The saga of English or (last discussed on Language Log here) continues in my e-mail, with several pointers to literature (taking us away from traditional logic) and possibly relevant data.
What started as several short postings on and/or and exclusive or has begun branching off in several different directions, as writing on the web tends to do. It's also moved into areas I don't know much about, so I'm inclined to make this my last posting on the topic of disjunction, at least for a while, and return to the hundreds of other postings I have partly prepared.

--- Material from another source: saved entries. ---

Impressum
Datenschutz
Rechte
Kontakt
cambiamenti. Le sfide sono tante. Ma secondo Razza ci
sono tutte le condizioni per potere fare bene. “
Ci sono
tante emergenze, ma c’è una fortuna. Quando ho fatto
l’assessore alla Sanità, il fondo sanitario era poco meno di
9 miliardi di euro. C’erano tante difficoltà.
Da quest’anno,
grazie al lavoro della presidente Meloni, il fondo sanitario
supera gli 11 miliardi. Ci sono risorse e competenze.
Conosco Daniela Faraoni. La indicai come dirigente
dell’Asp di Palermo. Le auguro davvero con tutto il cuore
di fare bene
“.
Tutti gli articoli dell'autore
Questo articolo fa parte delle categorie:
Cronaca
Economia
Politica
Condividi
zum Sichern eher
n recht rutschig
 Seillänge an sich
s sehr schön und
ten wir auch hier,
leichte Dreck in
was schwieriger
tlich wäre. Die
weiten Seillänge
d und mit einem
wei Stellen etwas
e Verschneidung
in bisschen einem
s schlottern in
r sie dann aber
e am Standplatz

1. Disjunctive offers. Dominik Sklenar wrote to tell me about Ray Jennings's treatment of disjunctive offers, a brief account of which is available on-line in the Stanford Encyclopedia of Philosophy. Jennings observes that the disjunctive offer
(1) You can have ice cream for tea or you can have strawberries for tea.
(1a) You can have ice cream for tea. (1b) You can have strawberries for tea.

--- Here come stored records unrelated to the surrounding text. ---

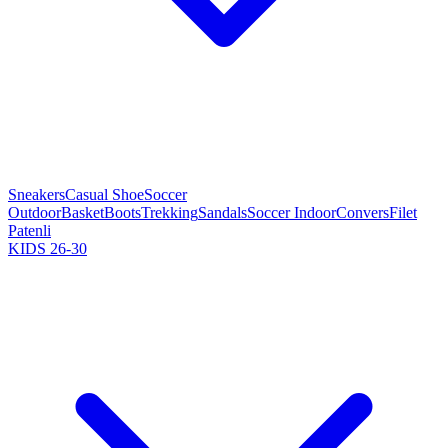
Sneakers
Casual Shoe
Soccer
Outdoor
Basket
Boots
Trekking
Sandals
Soccer Indoor
Convers
Filet
Patenli
KIDS 26-30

so that the meaning of (1) should be represented by a CONJUNCTION of (1a) and (1b) (perhaps with a third exclusionary conjunct meaning 'but/and you cannot have both', although Sklenar suggests that this bit of conveyed meaning is matter of conversational implicature).
Sklenar also doubts that there is ANY sentence of the form X or Y that is false if both X and Y are true. This is a subtle point, turning on the notion of the "literal meaning" of a sentence, and I won't pursue it here.
2. Multiple senses of or. Jennings's treatment of disjunctive offers (as logical conjunctions) leads us away from the position that words like or should be assigned a single meaning in all of their uses (outside of idioms). This should be no great surprise, given the multiple (but related) senses of many lexical items, but many semanticists have hoped that "logical" lexical items like or (and the and a number of others) could be assigned a single meaning via constructs of logic, without multiplying entities.
3. Linear Logic. Two correspondents, Chris Martens and Robert Furber, note that the system of Linear Logic (see the Wikipedia page here, with references) provides a number of non-truth-functional connectives, some of which can be used to translate the uses of or discussed in my recent posting. Linear Logic takes "resources" rather than "truth" to be the central concept of the logic; to get the flavor of how this idea might be applied to or, look at Martens on my breakfast-juice example (disjunctive offers again):
… the connective &, pronounced "with", is defined such that A & B intuitively means "A and B can be produced with the same set of resources", such that with a given set of resources you can make an A, or you can make a B, but you can't have both at once. This is probably the connective you'd want for the breakfast example: "orange juice & grapefruit juice & tomato juice".
I'd give you a little lecture on Linear Logic, but I don't know enough about it to say anything illuminating.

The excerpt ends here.